To date, GPx4 has been characterized in some fishes, such as Danio rerio [18], Thunnus maccoyii [19], Seriola lalandi [20], Cyprinus carpio [21], Oncorhynchus mykiss [22], Oncorhynchus kisutch [23] and Sparus aurata [24]. It was well-known that GPxs members could be used as an indicator, which evaluate the effect of different environmental factors to fishes [25]. For example, the GPx4 expression pattern of C. carpio and O. kisutch have occurred significantly varied under cadmium exposure [21,23]. Also, several physical factors could lead to the variant of GPx4 expression pattern in fish, like confinement and cold stress [21,24]. In microbial infected-organism, GPxs also exhibited an up-regulated expression patterns [26,27]. In fact, abundant ROS production could benefit to resist pathogens due to the raised activity of macrophage [[28], [29], [30]]. And the excessive ROS generation would damage to organisms, and GPxs acted as a regulator to maintain the ROS balance in organism [31]. Studies on the function of GPx4 suggested that it was not merely prevents lipid peroxidation, but participated in cellular inflammation, apoptosis and signal transduction [32]. The loss of GPx4 activity have a strong association with some diseases, such as male infertility and arteriosclerosis [33]. Thus, it was necessary to understand the role of GPx4 in the immune response of fish under pathogen challenge.

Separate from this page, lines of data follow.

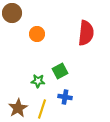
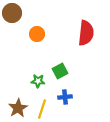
blue cross: rotated 16 degrees counterclockwise
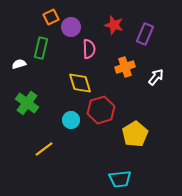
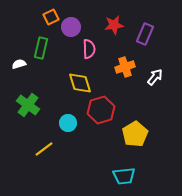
red star: rotated 24 degrees counterclockwise
white arrow: moved 1 px left
green cross: moved 1 px right, 2 px down
cyan circle: moved 3 px left, 3 px down
cyan trapezoid: moved 4 px right, 3 px up
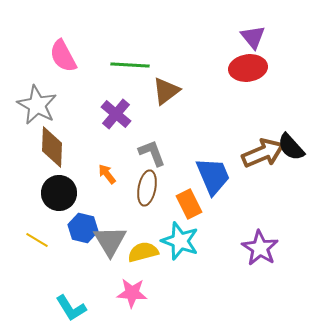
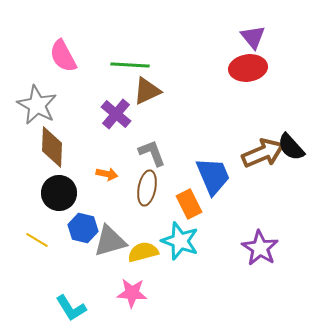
brown triangle: moved 19 px left; rotated 12 degrees clockwise
orange arrow: rotated 140 degrees clockwise
gray triangle: rotated 45 degrees clockwise
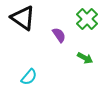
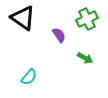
green cross: rotated 20 degrees clockwise
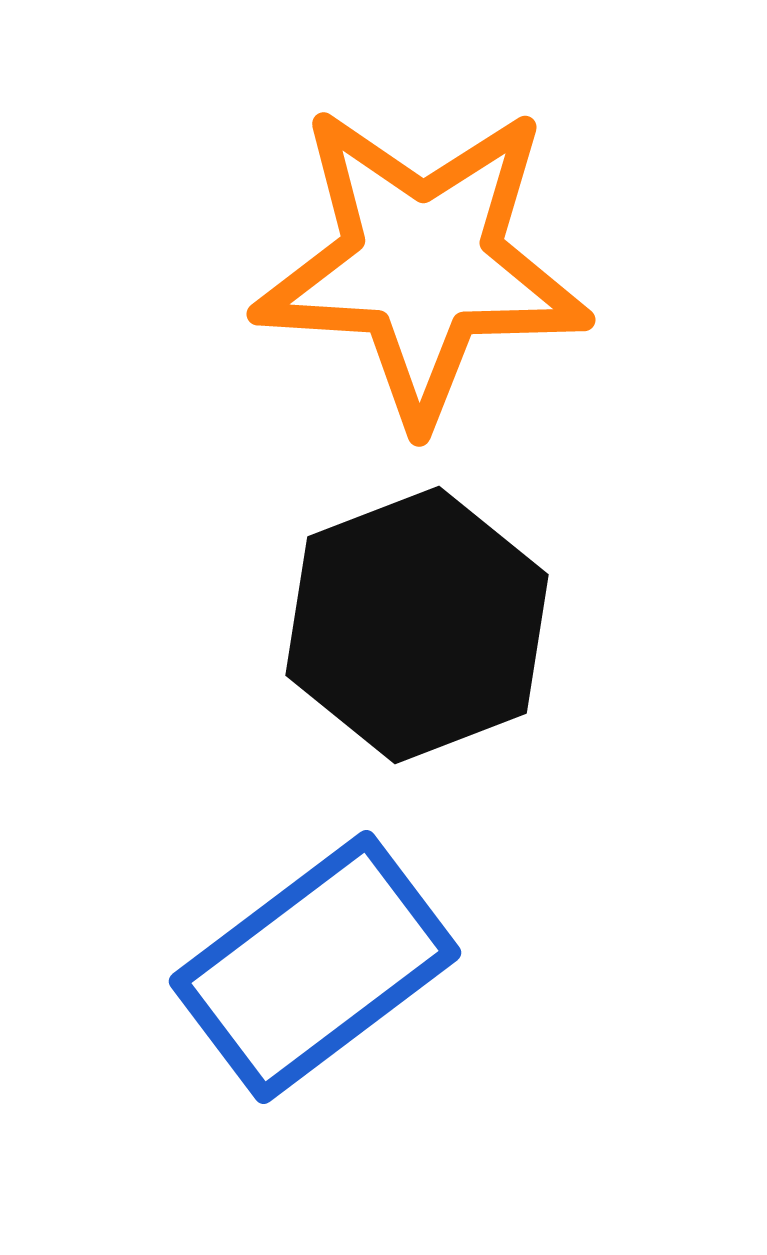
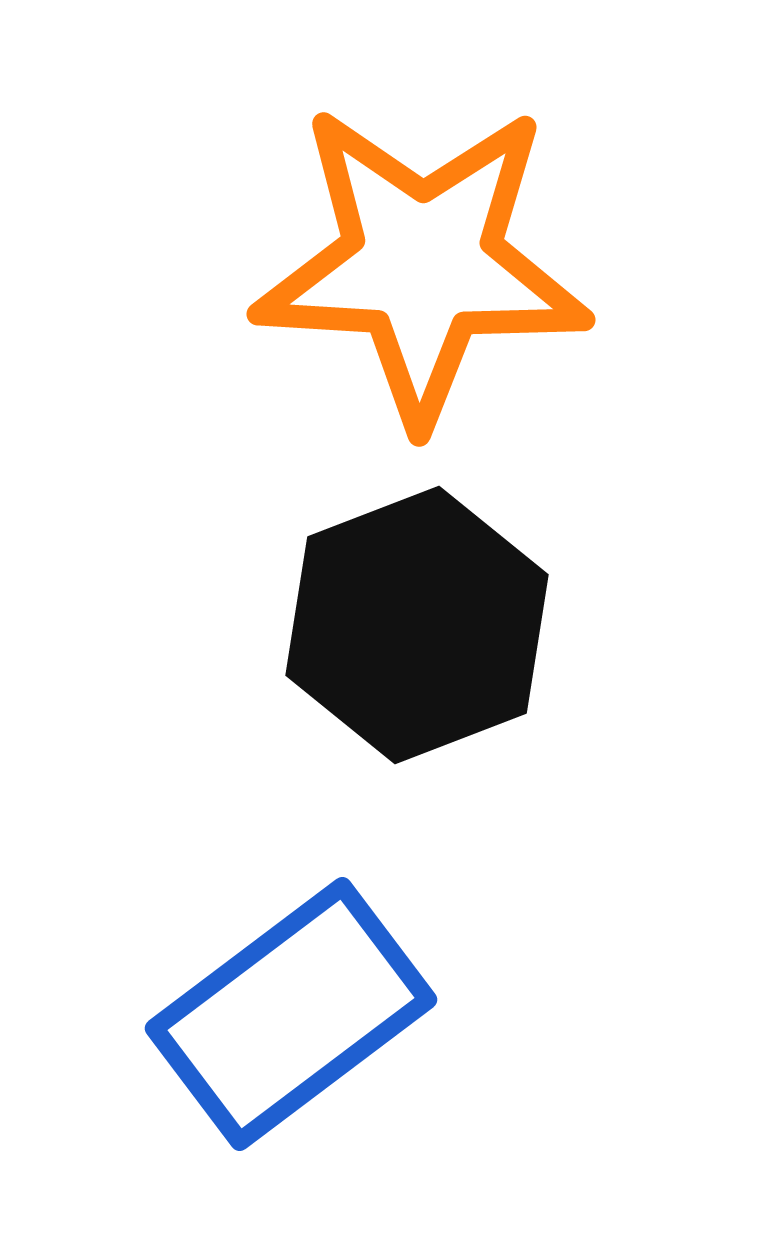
blue rectangle: moved 24 px left, 47 px down
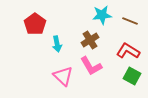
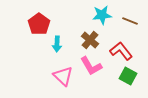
red pentagon: moved 4 px right
brown cross: rotated 18 degrees counterclockwise
cyan arrow: rotated 14 degrees clockwise
red L-shape: moved 7 px left; rotated 20 degrees clockwise
green square: moved 4 px left
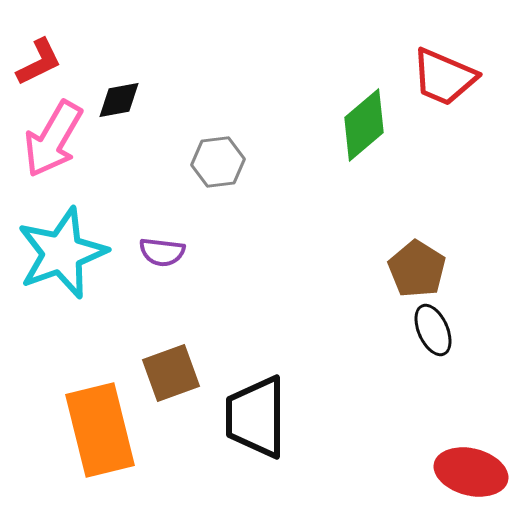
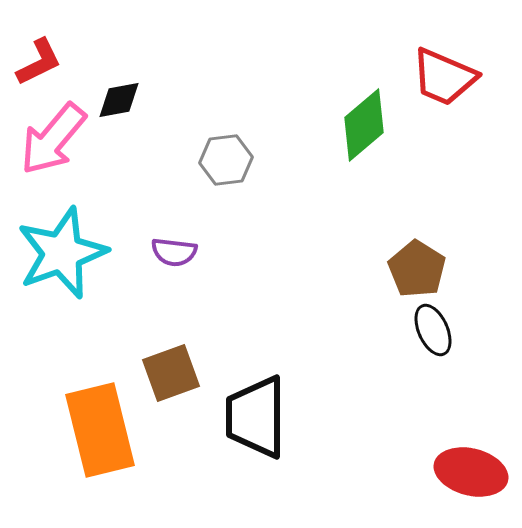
pink arrow: rotated 10 degrees clockwise
gray hexagon: moved 8 px right, 2 px up
purple semicircle: moved 12 px right
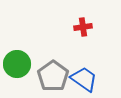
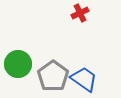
red cross: moved 3 px left, 14 px up; rotated 18 degrees counterclockwise
green circle: moved 1 px right
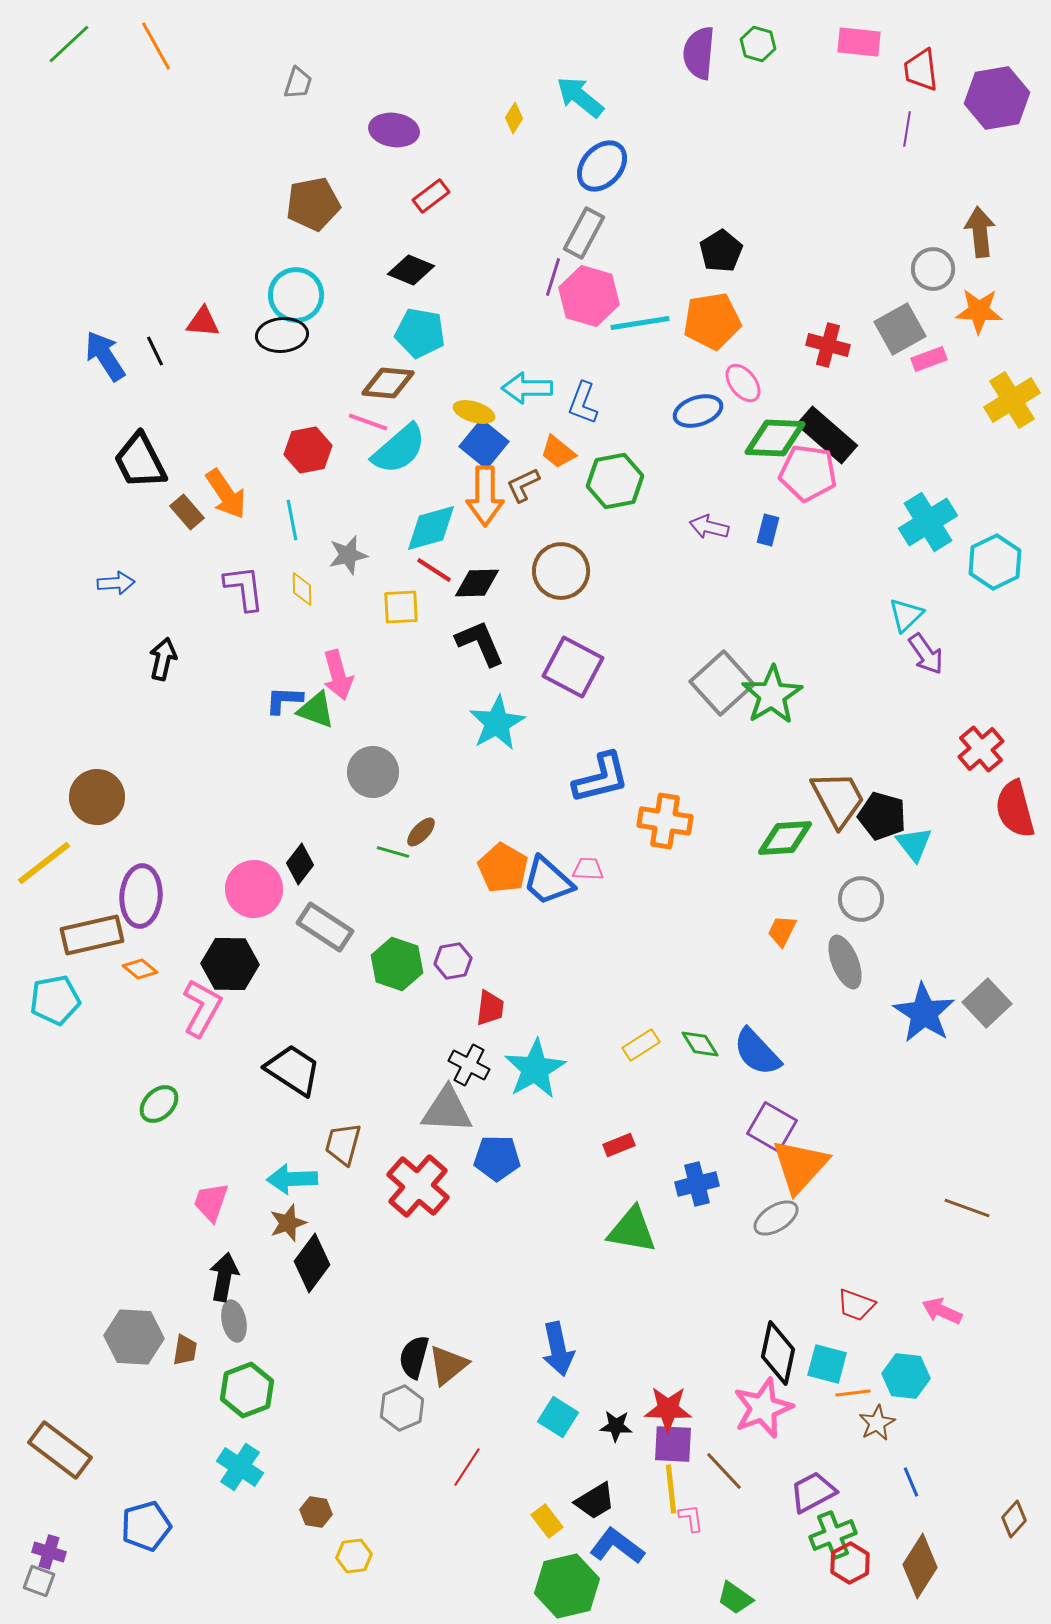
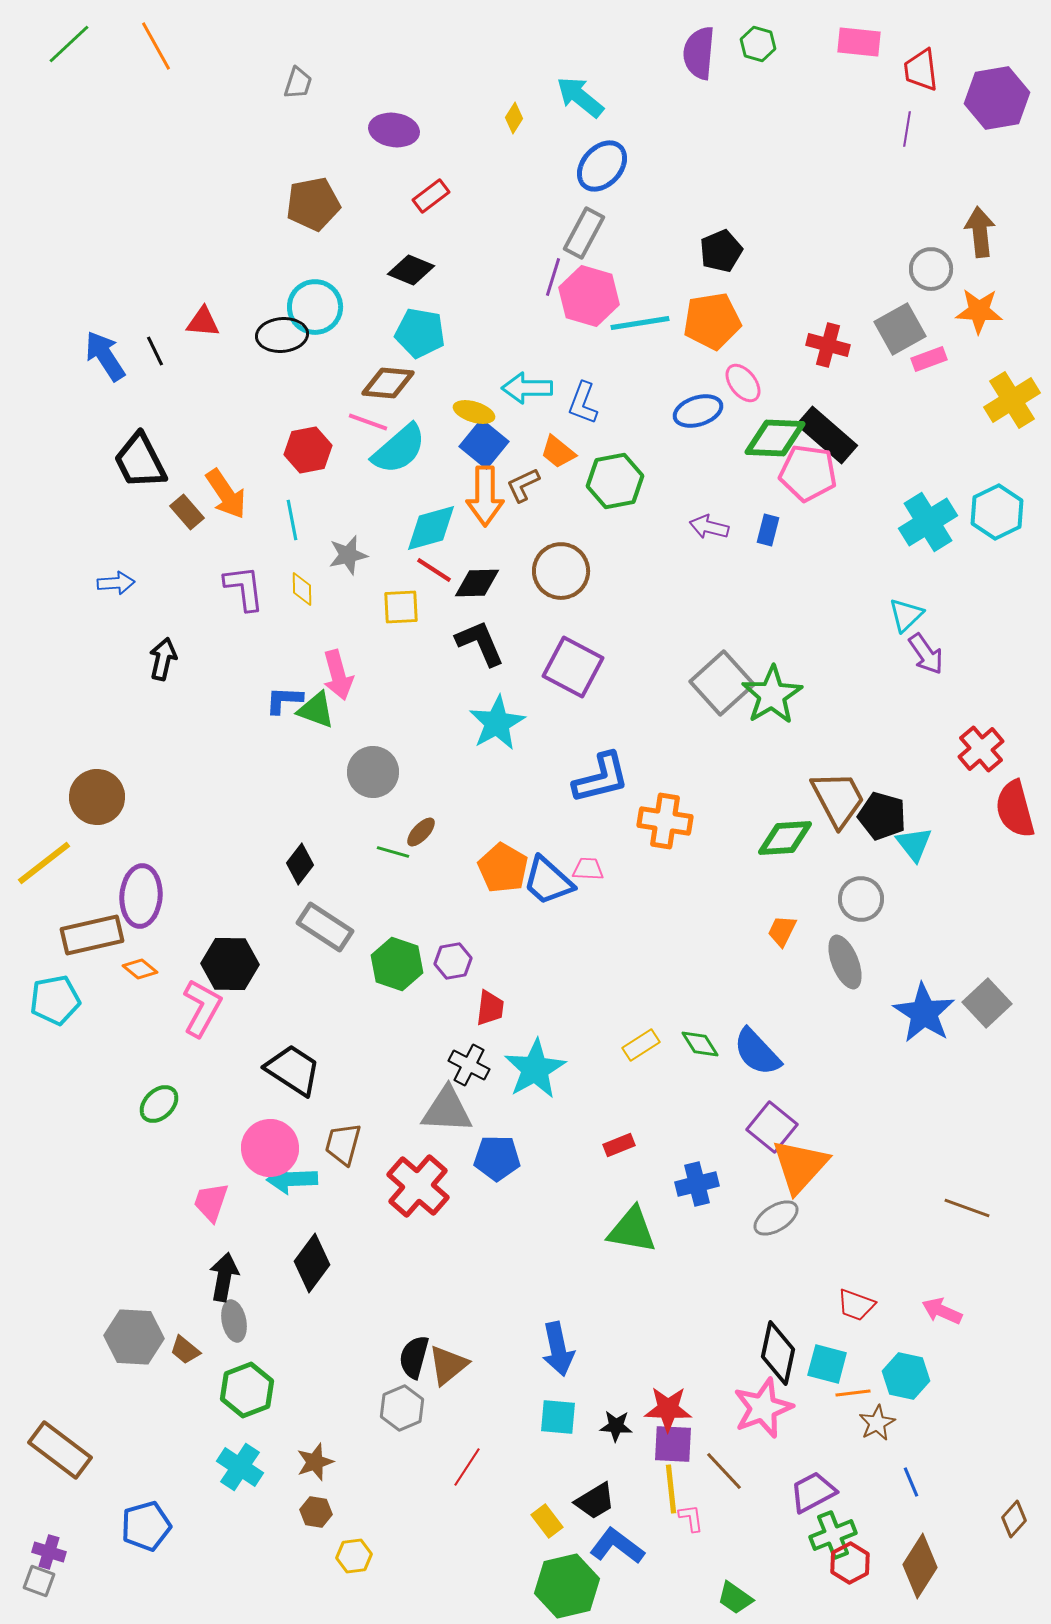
black pentagon at (721, 251): rotated 9 degrees clockwise
gray circle at (933, 269): moved 2 px left
cyan circle at (296, 295): moved 19 px right, 12 px down
cyan hexagon at (995, 562): moved 2 px right, 50 px up
pink circle at (254, 889): moved 16 px right, 259 px down
purple square at (772, 1127): rotated 9 degrees clockwise
brown star at (288, 1223): moved 27 px right, 239 px down
brown trapezoid at (185, 1350): rotated 120 degrees clockwise
cyan hexagon at (906, 1376): rotated 6 degrees clockwise
cyan square at (558, 1417): rotated 27 degrees counterclockwise
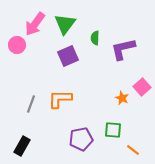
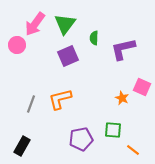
green semicircle: moved 1 px left
pink square: rotated 24 degrees counterclockwise
orange L-shape: rotated 15 degrees counterclockwise
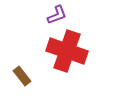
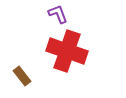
purple L-shape: moved 1 px right, 1 px up; rotated 90 degrees counterclockwise
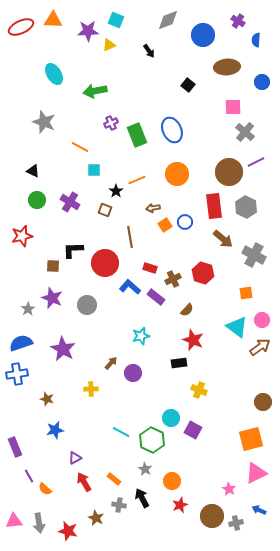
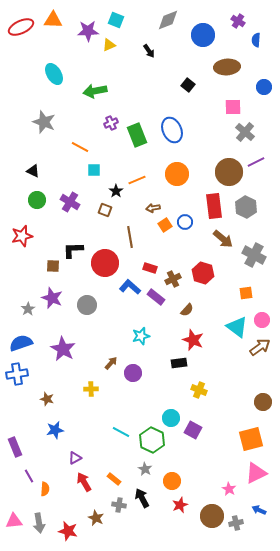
blue circle at (262, 82): moved 2 px right, 5 px down
orange semicircle at (45, 489): rotated 128 degrees counterclockwise
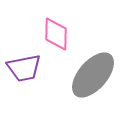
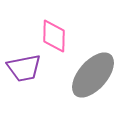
pink diamond: moved 2 px left, 2 px down
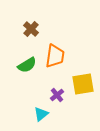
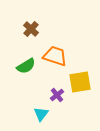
orange trapezoid: rotated 80 degrees counterclockwise
green semicircle: moved 1 px left, 1 px down
yellow square: moved 3 px left, 2 px up
cyan triangle: rotated 14 degrees counterclockwise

Larimichthys crocea, previous known as the large yellow croaker, belongs to Sciaenidae under Osteichthyes. It has a large economic marine market and been widely cultured in southeast China with good nutritional quality and palatability [34]. However, the production of L. crocea is now decreasing due to overfishing and diseases caused by pathogens such as vibrio, parasite and virus [[35], [36], [37], [38]]. Therefore, what the correlation between the antioxidative and immunity system against the pathogens need to be studied. In this study, two complete cDNA sequences of phospholipid hydroperoxide from L. crocea (designated as LcGPx4a and LcGPx4b, respectively) were cloned. Their molecular features, gene structures and motif regions were characterized compared to other known GPx4 genes. Also, their expression patterns of different tissues and temporal expression profiles at mRNA level after being challenged by Vibrio parahaemolyticus are investigated by real-time reverse transcriptase PCR. Above results can provide new perspectives into the role of two GPx4 isoforms in the potential regulatory mechanism of the antioxidative and immunity system.